Company wants Joliet to OK charity raffle devices for bars
By Bob Okon bokon@stmedianetwork.com January 31, 2012 6:36PM
Where do players’ dollars end up?
John Martin of Bar Stool Gaming Inc. touts his electronic devices as a raffle system that benefits charities, businesses and cities.
Here’s how the money being spent in the machines is distributed:
50 percent: split by Bar Stool Gaming and Video King
25 percent: designated charity
15 percent: municipality in which the device is being used
10 percent: bar hosting the device
Updated: March 2, 2012 8:19AM
JOLIET — A gaming entrepreneur wants to set up charity raffle devices in Joliet bars.
The small electronic devices could generate $108,000 a year for the city if allowed in 15 bars, according to a proposal presented to the Joliet City Council Finance Committee in January.
“We feel Joliet has good potential,” said John Martin, a Joliet resident who is involved in placing similar raffle devices in two bars in Bolingbrook and Channahon.
The finance committee was receptive to the idea but has referred it to city staff for review.
The city attorney, meanwhile, is questioning certain aspects of the raffle system, including instant payouts and city control over which charities would benefit.
“We’re starting to get away from the traditional raffle that most charities use for fundraising,” said City Attorney Jeff Plyman, who has just begun to review the proposal.
How it works
Martin, whose business is called Bar Stool Gaming, partners with a company called Video King to put portable touch screens on bar tops. Customers pay up to $2 a play to try to win as much as $1,000. Bar staff makes the payouts instead of having the cash come in the future, as with a traditional raffle drawing.
The same system is used in other parts of Illinois as well as other states, Martin said.
“Every play is a raffle,” Martin said. “It’s a 24-number electronic raffle game so every play will show whether it’s a winning raffle or not.”
What the customer spends is distributed between the host city, charities selected by the city, the bar and the two businesses that run it.
Bar Stool Gaming and Video King split 50 percent of the revenue. The charities get 25 percent, the city gets 15 percent, and the bar gets 10 percent.
“The revenue would be the big appeal — not only what we get, but the charities that are earmarked for it,” said Joliet City Councilman Michael Turk, who chairs the finance committee.
Noting one possible group of nonprofit organizations that could benefit, Turk said the city could designate the Rialto Square Theatre, Joliet Area Historical Museum and Billie Limacher Bicentennial Park as beneficiaries of the bar raffles.

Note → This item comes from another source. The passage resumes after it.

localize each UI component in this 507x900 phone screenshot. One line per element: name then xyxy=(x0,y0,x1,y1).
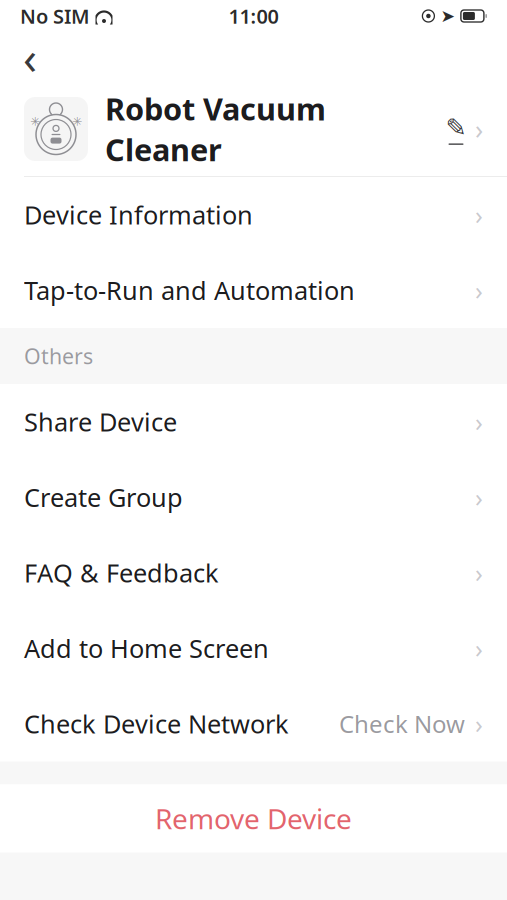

The city, which subsidizes all three operations, cut their combined funding by $260,000 this year to balance the 2012 budget.
Charities earn 25 percent
Martin said selected charities can benefit greatly from the program.

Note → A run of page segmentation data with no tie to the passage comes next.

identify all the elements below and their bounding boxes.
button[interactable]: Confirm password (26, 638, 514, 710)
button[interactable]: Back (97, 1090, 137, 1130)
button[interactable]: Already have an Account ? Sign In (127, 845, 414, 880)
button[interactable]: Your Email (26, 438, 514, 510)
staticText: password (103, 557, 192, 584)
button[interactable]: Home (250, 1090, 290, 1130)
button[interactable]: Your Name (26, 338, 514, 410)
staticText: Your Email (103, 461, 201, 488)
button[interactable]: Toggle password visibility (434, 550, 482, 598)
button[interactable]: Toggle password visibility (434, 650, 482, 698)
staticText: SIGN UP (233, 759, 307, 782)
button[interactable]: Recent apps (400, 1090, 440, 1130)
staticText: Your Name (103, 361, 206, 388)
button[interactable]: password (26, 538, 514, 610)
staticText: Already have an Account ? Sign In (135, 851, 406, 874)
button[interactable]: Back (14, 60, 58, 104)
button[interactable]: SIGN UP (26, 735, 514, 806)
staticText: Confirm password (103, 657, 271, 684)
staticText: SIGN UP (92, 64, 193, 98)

His presentation to the finance committee included a letter from Robert Kalnicky, executive director of the Community Service Council of Northern Will County, saying in part that money from the raffle “has helped our agency cover some costs, allowing more of the funding we do receive to go directly to client support.”

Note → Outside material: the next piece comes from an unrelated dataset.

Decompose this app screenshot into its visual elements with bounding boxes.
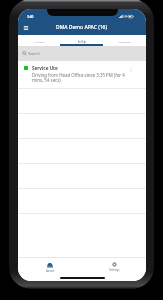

The agency is one of two that receives money from the charity raffle device in Bolingbrook.
In Channahon, the selected charity is the Channahon Fire Protection District, which is building a new boat launch with proceeds from the raffle.
Plyman, however, questions whether the city should control raffles to the point of selecting which charities benefit.
“The city’s role is not to pick which charities benefit from this,” he said. “We license raffles that are brought to us by charitable organizations. … The city raffle process is available to all charitable groups, and that’s the way it has to be.”
Martin said he brought the system to Joliet for consideration in large part because of the city’s budget troubles and the potential to help nonprofit groups that do not get the support they used to receive from the city.
“What we decided to do,” he said, “is help out cities and charities.”